Many generative AI technology vendors argue that they can train AI models on copyrighted material from the internet under fair use, even without permission from the rightsholders. However, some vendors, like OpenAI, are being cautious, possibly due to the pending lawsuits in this regard.
OpenAI has announced today that it has reached an agreement with Axel Springer, the owner of publications such as Business Insider and Politico, based in Berlin, to train its generative AI models using the publisher’s content and incorporate recent articles from Axel Springer into OpenAI’s viral AI-powered chatbot, ChatGPT.
This marks OpenAI’s second collaboration with a news organization after the company stated that it would license some of The Associated Press’ archives for model training.
In the future, ChatGPT users will receive summaries of selected articles from Axel Springer’s publications, including stories that are normally behind a paywall. These snippets will include attribution and links to the full articles.
As part of the deal, Axel Springer will receive payments of an unspecified amount and frequency from OpenAI. The agreement is valid for several years, and although it does not bind either party to exclusivity, Axel Springer states that it will support the outlet’s existing AI-driven ventures that are based on OpenAI’s technology.
CEO Mathias Döpfner of Axel Springer expressed excitement about shaping the global partnership between Axel Springer and OpenAI, calling it the first of its kind. He conveyed that they aim to explore the opportunities of AI-empowered journalism to elevate the quality, societal relevance, and business model of journalism to the next level.

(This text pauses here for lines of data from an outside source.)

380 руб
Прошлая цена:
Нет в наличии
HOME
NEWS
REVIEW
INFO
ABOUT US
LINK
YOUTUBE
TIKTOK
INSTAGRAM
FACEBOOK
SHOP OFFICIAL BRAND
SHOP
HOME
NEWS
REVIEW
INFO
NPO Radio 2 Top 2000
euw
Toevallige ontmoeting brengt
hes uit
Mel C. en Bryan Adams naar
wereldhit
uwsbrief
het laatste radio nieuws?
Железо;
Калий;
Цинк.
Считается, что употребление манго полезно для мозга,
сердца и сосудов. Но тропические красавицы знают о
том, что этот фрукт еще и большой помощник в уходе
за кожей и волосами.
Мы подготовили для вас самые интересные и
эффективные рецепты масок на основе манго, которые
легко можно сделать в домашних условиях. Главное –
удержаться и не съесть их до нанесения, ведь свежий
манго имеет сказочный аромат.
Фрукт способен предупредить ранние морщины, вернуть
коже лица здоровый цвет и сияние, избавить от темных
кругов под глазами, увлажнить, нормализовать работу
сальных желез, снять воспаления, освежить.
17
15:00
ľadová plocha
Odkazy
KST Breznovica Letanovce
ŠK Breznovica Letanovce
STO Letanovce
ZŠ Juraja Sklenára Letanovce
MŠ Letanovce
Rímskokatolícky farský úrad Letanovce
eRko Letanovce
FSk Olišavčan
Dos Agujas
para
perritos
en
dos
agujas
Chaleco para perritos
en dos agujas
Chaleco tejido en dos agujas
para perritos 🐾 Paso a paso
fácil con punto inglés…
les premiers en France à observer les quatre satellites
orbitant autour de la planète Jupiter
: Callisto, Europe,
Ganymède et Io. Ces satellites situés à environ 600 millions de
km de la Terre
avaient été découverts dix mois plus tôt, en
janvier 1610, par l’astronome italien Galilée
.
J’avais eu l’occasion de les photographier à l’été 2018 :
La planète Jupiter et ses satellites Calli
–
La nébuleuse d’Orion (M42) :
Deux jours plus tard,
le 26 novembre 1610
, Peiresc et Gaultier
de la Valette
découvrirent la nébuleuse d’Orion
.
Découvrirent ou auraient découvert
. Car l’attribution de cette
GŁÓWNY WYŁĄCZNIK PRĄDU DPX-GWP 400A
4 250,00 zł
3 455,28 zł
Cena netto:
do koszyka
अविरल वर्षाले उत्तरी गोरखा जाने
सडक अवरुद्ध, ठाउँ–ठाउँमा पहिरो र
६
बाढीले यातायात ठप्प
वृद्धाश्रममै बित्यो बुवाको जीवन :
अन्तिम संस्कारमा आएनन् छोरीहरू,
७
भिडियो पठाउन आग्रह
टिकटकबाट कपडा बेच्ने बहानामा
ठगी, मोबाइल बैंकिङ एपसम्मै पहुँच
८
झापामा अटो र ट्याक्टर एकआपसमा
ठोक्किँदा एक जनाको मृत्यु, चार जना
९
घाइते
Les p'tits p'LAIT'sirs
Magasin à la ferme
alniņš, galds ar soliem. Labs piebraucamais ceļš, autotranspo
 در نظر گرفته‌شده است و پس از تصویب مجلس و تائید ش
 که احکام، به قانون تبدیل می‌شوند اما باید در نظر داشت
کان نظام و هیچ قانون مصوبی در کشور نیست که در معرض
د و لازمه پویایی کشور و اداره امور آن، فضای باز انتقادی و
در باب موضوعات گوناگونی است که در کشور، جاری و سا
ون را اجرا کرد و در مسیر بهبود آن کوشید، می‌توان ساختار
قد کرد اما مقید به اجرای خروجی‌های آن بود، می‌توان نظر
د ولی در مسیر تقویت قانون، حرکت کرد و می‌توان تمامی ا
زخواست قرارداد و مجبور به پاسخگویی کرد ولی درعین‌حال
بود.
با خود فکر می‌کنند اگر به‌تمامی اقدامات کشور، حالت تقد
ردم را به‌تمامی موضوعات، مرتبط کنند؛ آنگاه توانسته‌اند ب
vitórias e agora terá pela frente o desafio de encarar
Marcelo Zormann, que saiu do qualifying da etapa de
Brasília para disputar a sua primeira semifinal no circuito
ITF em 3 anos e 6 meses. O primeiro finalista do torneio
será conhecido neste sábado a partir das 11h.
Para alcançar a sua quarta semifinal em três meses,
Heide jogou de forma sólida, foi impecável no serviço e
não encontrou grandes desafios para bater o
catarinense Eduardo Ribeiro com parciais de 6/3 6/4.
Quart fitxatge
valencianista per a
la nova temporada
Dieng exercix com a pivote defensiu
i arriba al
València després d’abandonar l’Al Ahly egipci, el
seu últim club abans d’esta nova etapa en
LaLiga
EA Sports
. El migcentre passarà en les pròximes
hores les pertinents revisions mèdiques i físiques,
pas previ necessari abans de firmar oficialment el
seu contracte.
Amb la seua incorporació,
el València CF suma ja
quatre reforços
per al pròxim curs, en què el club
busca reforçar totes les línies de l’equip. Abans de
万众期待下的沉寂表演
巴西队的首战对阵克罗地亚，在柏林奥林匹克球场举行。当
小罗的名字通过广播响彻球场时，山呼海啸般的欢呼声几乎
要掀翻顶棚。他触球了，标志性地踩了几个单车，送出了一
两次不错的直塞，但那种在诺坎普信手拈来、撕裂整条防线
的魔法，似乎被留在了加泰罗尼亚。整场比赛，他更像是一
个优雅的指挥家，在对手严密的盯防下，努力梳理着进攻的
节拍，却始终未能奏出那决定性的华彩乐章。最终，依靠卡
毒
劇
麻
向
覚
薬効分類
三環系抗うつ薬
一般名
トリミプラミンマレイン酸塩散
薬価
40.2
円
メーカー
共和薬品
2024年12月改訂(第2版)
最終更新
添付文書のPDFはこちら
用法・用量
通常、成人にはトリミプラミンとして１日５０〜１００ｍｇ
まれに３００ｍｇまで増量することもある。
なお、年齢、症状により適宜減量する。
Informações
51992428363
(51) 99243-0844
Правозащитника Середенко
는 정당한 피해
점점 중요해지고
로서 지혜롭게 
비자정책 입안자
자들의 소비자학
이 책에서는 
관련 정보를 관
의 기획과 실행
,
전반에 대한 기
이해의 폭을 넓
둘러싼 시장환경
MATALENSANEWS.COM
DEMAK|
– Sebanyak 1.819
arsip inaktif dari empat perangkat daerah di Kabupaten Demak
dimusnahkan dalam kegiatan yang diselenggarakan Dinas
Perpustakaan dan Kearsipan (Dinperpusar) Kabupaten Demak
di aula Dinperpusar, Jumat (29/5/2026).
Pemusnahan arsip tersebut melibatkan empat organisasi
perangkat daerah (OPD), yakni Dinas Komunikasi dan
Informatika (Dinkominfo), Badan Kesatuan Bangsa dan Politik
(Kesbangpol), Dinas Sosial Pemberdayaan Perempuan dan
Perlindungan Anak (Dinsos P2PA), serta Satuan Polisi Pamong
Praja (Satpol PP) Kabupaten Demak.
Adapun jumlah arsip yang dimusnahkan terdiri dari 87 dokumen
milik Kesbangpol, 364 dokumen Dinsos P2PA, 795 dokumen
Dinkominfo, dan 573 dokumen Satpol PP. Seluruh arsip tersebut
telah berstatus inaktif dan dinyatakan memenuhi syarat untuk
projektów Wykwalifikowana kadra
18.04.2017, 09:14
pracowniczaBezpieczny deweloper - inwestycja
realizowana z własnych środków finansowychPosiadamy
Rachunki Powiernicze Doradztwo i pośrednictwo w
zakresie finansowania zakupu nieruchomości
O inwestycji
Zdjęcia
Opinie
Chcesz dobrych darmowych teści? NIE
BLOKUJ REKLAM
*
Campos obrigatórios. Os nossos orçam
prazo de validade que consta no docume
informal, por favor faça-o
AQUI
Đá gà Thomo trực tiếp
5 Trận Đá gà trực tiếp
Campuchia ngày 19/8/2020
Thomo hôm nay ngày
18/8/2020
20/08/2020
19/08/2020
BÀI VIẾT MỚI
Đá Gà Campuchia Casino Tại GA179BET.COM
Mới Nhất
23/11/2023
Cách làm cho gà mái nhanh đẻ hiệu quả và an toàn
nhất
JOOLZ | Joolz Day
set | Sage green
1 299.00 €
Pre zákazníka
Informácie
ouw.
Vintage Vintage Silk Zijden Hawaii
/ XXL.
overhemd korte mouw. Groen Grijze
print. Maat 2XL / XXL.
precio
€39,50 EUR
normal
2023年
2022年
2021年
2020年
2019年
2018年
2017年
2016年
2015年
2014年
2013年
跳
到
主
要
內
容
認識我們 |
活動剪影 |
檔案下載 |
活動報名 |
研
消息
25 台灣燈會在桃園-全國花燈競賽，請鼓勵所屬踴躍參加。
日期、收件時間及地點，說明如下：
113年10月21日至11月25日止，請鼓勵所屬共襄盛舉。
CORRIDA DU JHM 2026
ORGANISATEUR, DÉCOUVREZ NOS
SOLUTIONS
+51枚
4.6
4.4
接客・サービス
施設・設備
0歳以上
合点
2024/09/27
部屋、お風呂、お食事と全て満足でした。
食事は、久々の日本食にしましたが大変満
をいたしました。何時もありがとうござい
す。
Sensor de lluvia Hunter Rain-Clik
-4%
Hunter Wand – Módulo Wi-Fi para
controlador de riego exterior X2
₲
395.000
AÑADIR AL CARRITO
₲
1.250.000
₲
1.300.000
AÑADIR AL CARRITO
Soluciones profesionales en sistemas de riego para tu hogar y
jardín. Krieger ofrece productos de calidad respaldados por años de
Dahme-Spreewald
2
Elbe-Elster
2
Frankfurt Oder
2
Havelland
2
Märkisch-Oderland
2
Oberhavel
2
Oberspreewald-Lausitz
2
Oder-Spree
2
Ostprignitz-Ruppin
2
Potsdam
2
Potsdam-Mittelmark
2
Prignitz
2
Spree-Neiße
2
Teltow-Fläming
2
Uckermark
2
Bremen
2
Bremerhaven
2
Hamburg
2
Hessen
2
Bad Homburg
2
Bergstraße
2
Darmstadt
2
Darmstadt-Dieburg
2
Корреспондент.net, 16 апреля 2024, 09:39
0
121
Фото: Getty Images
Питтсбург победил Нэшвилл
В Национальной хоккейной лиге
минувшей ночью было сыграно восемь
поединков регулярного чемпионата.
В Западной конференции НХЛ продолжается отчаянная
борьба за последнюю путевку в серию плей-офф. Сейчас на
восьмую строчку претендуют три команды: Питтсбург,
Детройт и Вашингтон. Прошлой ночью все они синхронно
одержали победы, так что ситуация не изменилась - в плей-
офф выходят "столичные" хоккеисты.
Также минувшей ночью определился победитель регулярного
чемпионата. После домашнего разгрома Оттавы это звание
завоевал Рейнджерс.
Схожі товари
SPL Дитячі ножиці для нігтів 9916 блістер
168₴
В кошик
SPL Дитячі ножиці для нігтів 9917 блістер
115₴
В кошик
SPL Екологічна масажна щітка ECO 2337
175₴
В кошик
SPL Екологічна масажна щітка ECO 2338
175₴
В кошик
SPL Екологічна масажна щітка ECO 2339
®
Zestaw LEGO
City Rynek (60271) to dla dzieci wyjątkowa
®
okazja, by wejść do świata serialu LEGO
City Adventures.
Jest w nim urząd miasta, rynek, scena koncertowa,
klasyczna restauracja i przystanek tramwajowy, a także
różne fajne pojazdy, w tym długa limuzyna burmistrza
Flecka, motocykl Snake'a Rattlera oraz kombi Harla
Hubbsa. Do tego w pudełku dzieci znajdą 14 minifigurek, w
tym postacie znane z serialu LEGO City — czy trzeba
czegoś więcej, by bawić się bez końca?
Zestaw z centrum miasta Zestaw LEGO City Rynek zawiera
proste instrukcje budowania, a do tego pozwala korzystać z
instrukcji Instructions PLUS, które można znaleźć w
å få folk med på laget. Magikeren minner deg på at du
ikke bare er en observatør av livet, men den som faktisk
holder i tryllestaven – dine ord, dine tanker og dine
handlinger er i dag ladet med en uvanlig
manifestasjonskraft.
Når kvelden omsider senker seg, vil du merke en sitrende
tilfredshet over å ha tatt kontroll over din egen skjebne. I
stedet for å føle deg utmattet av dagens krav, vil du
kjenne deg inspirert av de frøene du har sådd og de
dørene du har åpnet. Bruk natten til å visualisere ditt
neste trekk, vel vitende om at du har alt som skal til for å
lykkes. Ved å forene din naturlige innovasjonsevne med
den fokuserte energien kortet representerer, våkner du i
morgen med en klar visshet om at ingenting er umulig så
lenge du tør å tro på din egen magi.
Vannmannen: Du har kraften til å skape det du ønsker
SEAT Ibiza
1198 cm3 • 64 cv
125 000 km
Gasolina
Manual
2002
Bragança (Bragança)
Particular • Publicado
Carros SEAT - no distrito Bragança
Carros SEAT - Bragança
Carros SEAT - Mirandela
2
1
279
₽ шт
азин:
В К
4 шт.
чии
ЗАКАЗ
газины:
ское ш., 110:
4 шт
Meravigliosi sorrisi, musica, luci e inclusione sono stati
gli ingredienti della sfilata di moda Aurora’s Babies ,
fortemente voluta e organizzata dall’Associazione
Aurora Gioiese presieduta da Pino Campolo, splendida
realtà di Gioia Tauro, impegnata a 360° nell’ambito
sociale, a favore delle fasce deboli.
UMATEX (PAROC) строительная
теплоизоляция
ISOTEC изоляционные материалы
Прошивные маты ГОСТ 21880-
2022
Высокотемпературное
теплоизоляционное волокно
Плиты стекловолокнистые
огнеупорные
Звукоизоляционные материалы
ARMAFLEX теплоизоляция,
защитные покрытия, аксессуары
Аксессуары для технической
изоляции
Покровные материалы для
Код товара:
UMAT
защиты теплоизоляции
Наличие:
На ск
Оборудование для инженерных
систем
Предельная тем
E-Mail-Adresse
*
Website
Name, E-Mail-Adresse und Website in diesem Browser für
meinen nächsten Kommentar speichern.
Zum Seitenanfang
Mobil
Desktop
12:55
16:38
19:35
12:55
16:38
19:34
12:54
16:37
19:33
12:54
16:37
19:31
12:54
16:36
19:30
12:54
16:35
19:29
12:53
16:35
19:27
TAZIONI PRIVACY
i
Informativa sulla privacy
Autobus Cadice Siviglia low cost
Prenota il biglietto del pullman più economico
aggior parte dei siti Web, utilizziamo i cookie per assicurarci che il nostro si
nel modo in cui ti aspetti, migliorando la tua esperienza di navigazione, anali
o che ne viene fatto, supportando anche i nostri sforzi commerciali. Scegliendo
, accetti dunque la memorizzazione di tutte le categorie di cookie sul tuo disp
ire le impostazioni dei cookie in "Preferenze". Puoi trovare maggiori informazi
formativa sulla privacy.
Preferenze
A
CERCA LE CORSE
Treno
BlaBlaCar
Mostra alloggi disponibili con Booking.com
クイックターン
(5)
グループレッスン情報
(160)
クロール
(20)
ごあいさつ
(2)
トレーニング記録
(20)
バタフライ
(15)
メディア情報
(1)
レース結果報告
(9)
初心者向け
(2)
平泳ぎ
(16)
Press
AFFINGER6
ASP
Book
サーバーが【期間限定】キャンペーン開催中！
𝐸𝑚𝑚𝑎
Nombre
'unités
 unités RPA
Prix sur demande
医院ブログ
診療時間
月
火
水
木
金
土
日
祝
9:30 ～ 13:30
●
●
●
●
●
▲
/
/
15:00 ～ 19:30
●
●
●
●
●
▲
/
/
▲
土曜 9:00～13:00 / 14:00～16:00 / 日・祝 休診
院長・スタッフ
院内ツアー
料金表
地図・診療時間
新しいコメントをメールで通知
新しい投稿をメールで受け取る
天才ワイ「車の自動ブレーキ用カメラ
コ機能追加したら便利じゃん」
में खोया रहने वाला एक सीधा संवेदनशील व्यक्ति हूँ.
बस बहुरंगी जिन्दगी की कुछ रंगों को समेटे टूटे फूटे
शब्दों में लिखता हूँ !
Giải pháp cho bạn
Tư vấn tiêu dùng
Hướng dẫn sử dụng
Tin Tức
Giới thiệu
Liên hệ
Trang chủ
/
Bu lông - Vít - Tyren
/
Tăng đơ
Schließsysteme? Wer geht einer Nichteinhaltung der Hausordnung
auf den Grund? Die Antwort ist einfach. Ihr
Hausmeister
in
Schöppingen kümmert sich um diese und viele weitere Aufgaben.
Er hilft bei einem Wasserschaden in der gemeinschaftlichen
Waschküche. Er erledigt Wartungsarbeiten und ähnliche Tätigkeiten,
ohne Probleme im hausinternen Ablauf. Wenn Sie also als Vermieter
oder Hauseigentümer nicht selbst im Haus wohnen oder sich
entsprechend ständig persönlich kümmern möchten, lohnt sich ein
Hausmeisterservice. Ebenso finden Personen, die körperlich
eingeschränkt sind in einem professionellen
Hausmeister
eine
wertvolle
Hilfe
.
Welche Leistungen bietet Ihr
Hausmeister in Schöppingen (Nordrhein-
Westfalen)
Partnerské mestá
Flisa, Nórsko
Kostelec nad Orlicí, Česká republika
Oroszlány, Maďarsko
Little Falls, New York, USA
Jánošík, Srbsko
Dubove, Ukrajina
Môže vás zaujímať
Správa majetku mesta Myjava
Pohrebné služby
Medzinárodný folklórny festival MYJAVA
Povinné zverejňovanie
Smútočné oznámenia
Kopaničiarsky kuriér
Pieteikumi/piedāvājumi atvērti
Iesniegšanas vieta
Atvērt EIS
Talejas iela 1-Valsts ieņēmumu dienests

In addition to publishers leveraging generative AI for questionable content strategies, publishers and generative AI vendors have a strained relationship, with the former alleging copyright infringement and growing concerns about generative models affecting website traffic. For example, Google’s new generative AI-powered search experience, called SGE, has pushed traditional search result links further down search pages, potentially reducing traffic to those links by as much as 40%.
Publishers also oppose vendors training their models on content without compensation agreements in place, especially given reports that tech giants like Google are experimenting with AI tools to summarize news. According to a recent survey, hundreds of news organizations are now using code to prevent OpenAI, Google, and others from scanning their websites for training data.
In August, several media organizations including Getty Images, The Associated Press, the National Press Photographers Association, and The Authors Guild published an open letter calling for more transparency and copyright protection in AI. In the letter, the signatories urged policymakers to consider regulations that require transparency into training datasets and allow media companies to negotiate with AI model operators, among other suggestions.
The letter highlighted the practices undermining the media industry’s core business models, which are based on readership, licensing, and advertising. It stated that these practices not only violate copyright law but also significantly reduce media diversity and undermine the financial viability of companies to invest in media coverage, further impeding the public’s access to high-quality and trustworthy information.